I am going to eat some more ice cream. By the way, Mengniu, the same company that makes the milk here, has some absolutely great ice cream, wickedly delicious!

July 11, 2005 @ 8:34 am | Comment

I love ice cream. It tastes great and being that I’m lactose intollerant, it gives me nukular gas to repay the stench of body odor with.

July 11, 2005 @ 9:05 am | Comment

Thanks for all the congratulatory messages, I just wish I had time to read all the trolling comments properly over a cup of tea and a hearty chuckle.

July 11, 2005 @ 10:17 am | Comment

Bingfeng, just looking briefly at your friend’s itinerary, I’d say as long as he’s ending up in San Francisco, he should go to the Muir Woods to see the redwoods (trees that exist nowhere else in the world), and if he has time, perhaps Big Sur down the coast. Of course Mendicino in general is beautiful too. So much to see!

Utah and New Mexico have some incredible scenery, which it sounds like he will be seeing.

July 11, 2005 @ 11:43 am | Comment

MAJ why are you just copying and pasting other people’s work?

for example, your really long comment above, starting “Dear Simon and Conrad,
The value of the dollar vs the euro is directly related to…”

this is word-for-word copied from elsewhere.

I took a random line and googled it. the line was:
“the US effectively controls the world oil-market as the”

via google I discovered two websites where a long essay has been posted about euros and dollars and oil.
you copied and pasted over 700 words direct from that!

-see http://www.thirdworldtraveler.com/ Iraq/Iraq_dollar_vs_euro.html

the only thing you changed was to insert intros such as “Simon, Conrad – also remember that…” at the beginning of one or two of the paragraphs.

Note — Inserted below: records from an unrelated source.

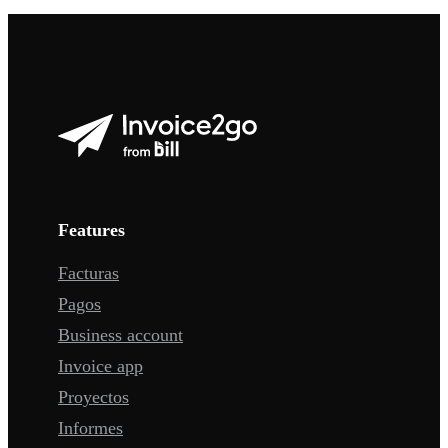
Features
Facturas
Pagos
Business account
Invoice app
Proyectos
Informes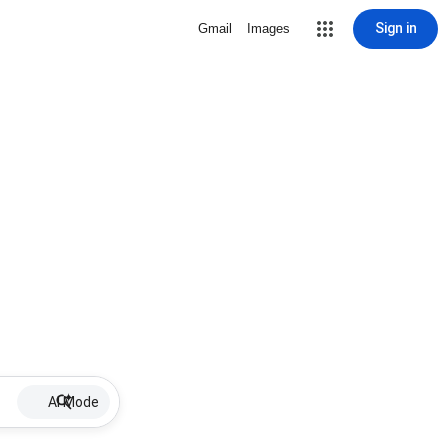
Sign in
Gmail
Images
AI Mode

or take your next long comment, starting:
“Dear Conrad,
The other argument put forward by political analysists”

you directly copied and pasted 500 words that appear on this website:
see http://ist-socrates.berkeley.edu/~pdscott/iraq.html

wouldn’t it have been good manners to acknowledge that these words are not your own? and, rather than filling up a thread, to have provided links to these websites instead?

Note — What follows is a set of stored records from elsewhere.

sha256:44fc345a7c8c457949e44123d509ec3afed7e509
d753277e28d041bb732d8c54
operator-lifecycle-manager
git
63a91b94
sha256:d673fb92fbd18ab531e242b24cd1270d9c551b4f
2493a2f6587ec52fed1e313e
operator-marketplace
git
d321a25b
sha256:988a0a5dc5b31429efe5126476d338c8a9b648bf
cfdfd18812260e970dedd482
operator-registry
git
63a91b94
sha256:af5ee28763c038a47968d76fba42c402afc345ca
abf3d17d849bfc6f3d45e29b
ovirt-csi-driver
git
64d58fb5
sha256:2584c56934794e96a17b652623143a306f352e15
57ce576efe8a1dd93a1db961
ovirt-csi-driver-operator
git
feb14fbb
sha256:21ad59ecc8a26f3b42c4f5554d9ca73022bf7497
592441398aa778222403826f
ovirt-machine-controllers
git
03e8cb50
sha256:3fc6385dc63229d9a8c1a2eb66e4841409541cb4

July 11, 2005 @ 11:54 am | Comment

Oops. Caught with your pants down around your ankles, Marky Mark?

July 11, 2005 @ 12:43 pm | Comment

Lisa, that entire scenic route that leads to Muir Woods is some of the most gorgeous scenery in America. And some of those towns in Marin County, like Mill Valley are so gorgeous….

KLS, you are a sleuth. I am getting more and more concerned about MAJ’s comments on more than one level, and you’ve just given me another reason to be pissed about him. This is really a bombshell, and it means we have to wonder how much we read is the real MAJ or simply cut & pastes from his favorite socialist hangouts.

This thread is one of the most disturbing ever. I refer specifically to the dog meat comments. I refuse to allow really valuable commenters to be chased away by MAJ, who can’t see that sometimes a little sensitivity is called for. I now get more emails complaining about MAJ than I do about any other single topic. I don’t want to ban him, I don’t want to censor his coimments, but at the moment I am inclined to ask him to stop commenting here, simply because these monologues continue to turn my blog into something other than what I want it ot be. And what I want it to be is my choice.

I like Mark and I want to meet him when I get to China. I just dislike the games (eg, pasting other people’s words and passing them off as his own) and I dislike the animosity his comments are creating.

July 11, 2005 @ 1:17 pm | Comment

by the way, people were mentioning trolls earlier. have you seen the recent comments in Jing’s site?
some excellent wierdo stuff there — God knows where some of these guys are coming from.

July 11, 2005 @ 4:09 pm | Comment

KLS, they are hitting a bunch of China related blogs – I had one of them too. Same language and weird rhetoric.

July 11, 2005 @ 5:01 pm | Comment

Let’s migrate northwards to the new thread.